Escaping madness to get literal field separators in awk
I'm building a tool called rcut that allows you to use cut
like syntax with features like regexp based delimiters. The solution uses awk
inside a bash
script.
Latest feature creep is fixed string field splitting. I thought it would be a simple enough solution to add.
I was wrong.
How many escapes for a single backslash?🔗
For reference, these are the versions I have on my machine:
$ gawk --version
GNU Awk 5.1.0, API: 3.0
$ mawk -W version
mawk 1.3.4 20200120
mawk
and gawk
differ when it comes to escaping backslashes. You'll later see the rule that'll work correctly for both implementations.
$ echo 'apple\bake\cake' | mawk -F'e\' '{print $2}'
bak
$ echo 'apple\bake\cake' | gawk -F'e\' '{print $2}'
gawk: fatal: invalid regexp: Trailing backslash: /e\/
$ echo 'apple\bake\cake' | gawk -F'e\\' '{print $2}'
gawk: fatal: invalid regexp: Trailing backslash: /e\/
$ echo 'apple\bake\cake' | gawk -F'e\\\' '{print $2}'
bak
The value assigned to FS
is treated as a string and then converted to a regexp. \
is a metacharacter for string and regexp both.
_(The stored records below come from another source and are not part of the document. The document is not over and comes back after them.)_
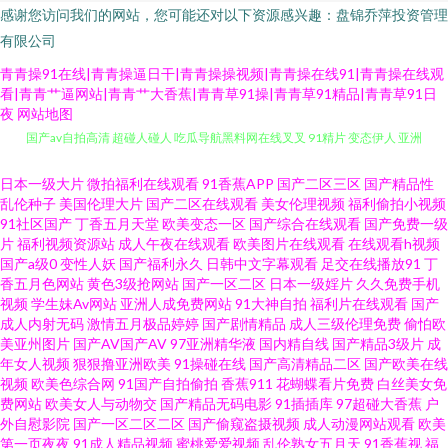
感谢您访问我们的网站，您可能还对以下资源感兴趣：盘锦乔萍投资管理
有限公司
青青操91在线|青青操逼日干|青青操操视频|青青操在线91|青青操在线观
看|青青艹逼网站|青青艹大香蕉|青青草91操|青青草91精品|青青草91日
夜
网站地图
国产av自拍高清 超碰人碰人 吃瓜导航黑料网在线叉叉 91精片 变态伊人 亚洲
有码区 91资源碰碰 香港三及电影 操逼视频软件 在线免费看福利 91偷拍后入
日本一级大片
微拍福利在线观看
91香蕉APP
国产二区三区
国产精品性
乱伦种子
美国伦理大片
国产二区在线观看
美女伦理视频
福利偷拍小视频
人妻人人草 AD毛毛片 91男女 欧美日韩免费免费 丝袜少妇在线影院 69自拍
91社区国产
丁香五月天堂
欧美变态一区
国产综合在线观看
国产免费一级
片
福利视频资源站
成人午夜在线观看
欧美图片在线观看
在线观看h视频
国产a级0
变性人妖
国产福利永久
日韩中文字幕观看
足交在线播放91
丁
老湿电影福利社 狼友福利电影 99热欧美在线观看 成人永久 激情文学丝袜AV
香五月色网站
黄色3级抢网站
国产一区二区
日本一级婬片
久久免费手机
视频
学生妹Av网站
亚洲人成免费网站
91大神自拍
福利片在线观看
国产
社区 成人午夜性剧场 欧美亚洲色的图 欧美高清 欧美肏屄视频来自 黄页网站
成人内射无码
激情五月极品婷婷
国产剧情精品
成人三级伦理免费
偷怕欧
美亚州图片
国产AV国产AV
97亚洲精华液
国内精自线
国产精品3级片
成
年女人视频
狠狠撸亚洲欧美
91操碰在线
国产高清精品二区
国产欧美在线
成人视频 成人网址导航大全 久久福利网 最新电影免费电影大全 综合另类入
视频
欧美色综合网
91国产自拍偷拍
香蕉911
花蝴蝶看片免费
白丝美女免
费网站
欧美女人与动物交
国产精品无码电影
91插插库
97超碰大香蕉
户
口AV 久久婷婷综合精品伊人 欧美性爱亚州影院 91tv视频链接 九久久精品 伊
外自慰影院
国产一区二区二区
国产偷窥盗摄视频
成人动漫网站观看
欧美
第一页夜夜
91成人精品视频
蜜桃爱爱视频
乱伦熟女五月天
91香蕉视
福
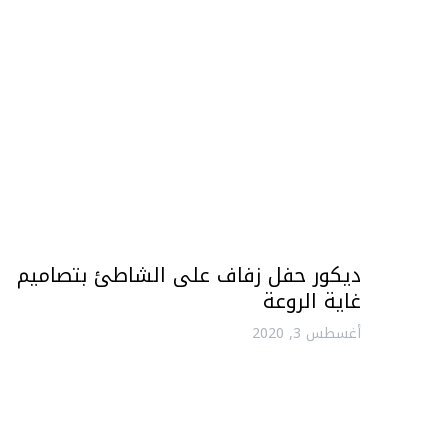
ديكور حفل زفاف على الشاطئ بتصاميم
غاية الروعة
أغسطس 3, 2020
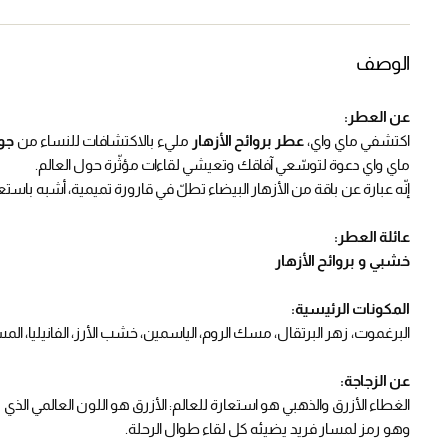
الوصف
عن العطر:
اكتشفي ماي واي،
عطر بروائح الأزهار
مليء بالاكتشافات للنساء من
جور
ماي واي دعوة لتوسّعي آفاقك وتعيشي لقاءات مؤثّرة حول العالم.
إنّه عبارة عن باقة من الأزهار البيضاء تطلّ في قارورة تميمية، أشبه باستعا
عائلة العطر:
خشبي و بروائح الأزهار
المكونات الرئيسية:
البرغموت، زهر البرتقال، مسك الروم، الياسمين، خشب الأرز، الفانيليا، ال
عن الزجاجة:
الغطاء الأزرق والذهبي هو استعارة للعالم: الأزرق هو اللون العالمي الذي 
وهو رمز لمسار فريد يضيئه كل لقاء طوال الرحلة.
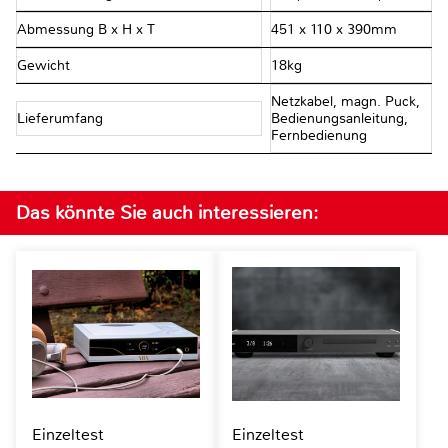
Abmessung B x H x T
451 x 110 x 390mm
Gewicht
18kg
Netzkabel, magn. Puck,
Lieferumfang
Bedienungsanleitung,
Fernbedienung
Das könnte Sie auch interessieren:
Einzeltest
Einzeltest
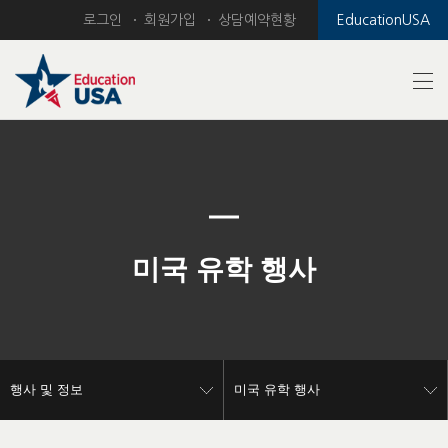
로그인
회원가입
상담예약현황
EducationUSA
Previous
Nex
미국 유학 행사
행사 및 정보
미국 유학 행사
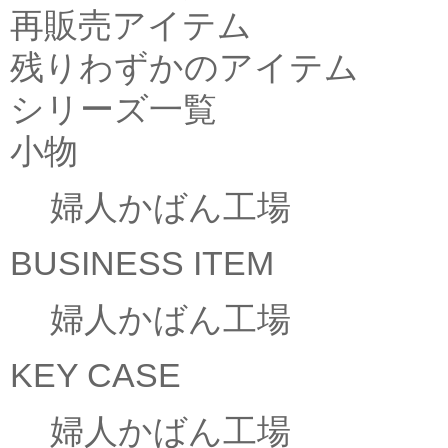
再販売アイテム
残りわずかのアイテム
シリーズ一覧
小物
婦人かばん工場
BUSINESS ITEM
婦人かばん工場
KEY CASE
婦人かばん工場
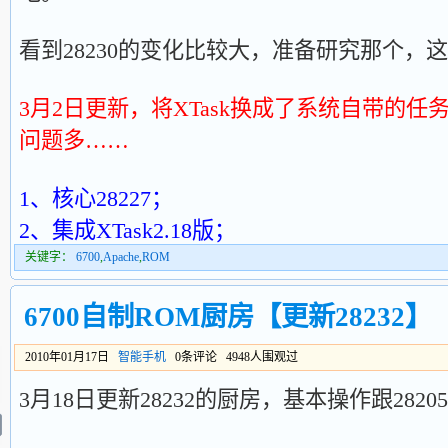
看到28230的变化比较大，准备研究那个，
3月2日更新，将XTask换成了
系统
自带的任务
问题多……
1、核心28227；
2、集成XTask2.18版；
关键字：
6700
,
Apache
,
ROM
6700自制ROM厨房【更新28232】
2010年01月17日
智能手机
0条评论 4948人围观过
3月18日更新28232的厨房，基本操作跟282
So, \\
in a string means a single backslash and \\\\
means double backslash. Double backslash in regexp means a single backslash.
Conclusion: For a consistent behavior across both mawk
and gawk
and irrespective of trailing backslash errors, you need to use 4 backslashes for every backslash.
# both 2 and 4 backslashes here gets treated as single backslash
# hence the empty fields in the output
$ echo '1\\2\\3' | mawk -F'\\' -v OFS=, '{$1=$1} 1'
1,,2,,3
$ echo '1\\2\\3' | mawk -F'\\\\' -v OFS=, '{$1=$1} 1'
1,,2,,3
$ echo '1\\2\\3' | gawk -F'\\' -v OFS=, '{$1=$1} 1'
1,,2,,3
$ echo '1\\2\\3' | gawk -F'\\\\' -v OFS=, '{$1=$1} 1'
1,,2,,3
# 5-8 backslashes give expected results
$ echo '1\\2\\3' | mawk -F'\\\\\' -v OFS=, '{$1=$1} 1'
1,2,3
$ echo '1\\2\\3' | mawk -F'\\\\\\' -v OFS=, '{$1=$1} 1'
1,2,3
$ echo '1\\2\\3' | mawk -F'\\\\\\\' -v OFS=, '{$1=$1} 1'
1,2,3
$ echo '1\\2\\3' | mawk -F'\\\\\\\\' -v OFS=, '{$1=$1} 1'
1,2,3
# 5-6 backslashes give error, 7-8 backslashes give expected results
$ echo '1\\2\\3' | gawk -F'\\\\\' -v OFS=, '{$1=$1} 1'
gawk: fatal: invalid regexp: Trailing backslash: /\\\/
$ echo '1\\2\\3' | gawk -F'\\\\\\' -v OFS=, '{$1=$1} 1'
gawk: fatal: invalid regexp: Trailing backslash: /\\\/
$ echo '1\\2\\3' | gawk -F'\\\\\\\' -v OFS=, '{$1=$1} 1'
1,2,3
$ echo '1\\2\\3' | gawk -F'\\\\\\\\' -v OFS=, '{$1=$1} 1'
1,2,3
As an alternate method, you can use codepoint of the backslash character. This removes one level of escaping. See ASCII code table for codepoint reference.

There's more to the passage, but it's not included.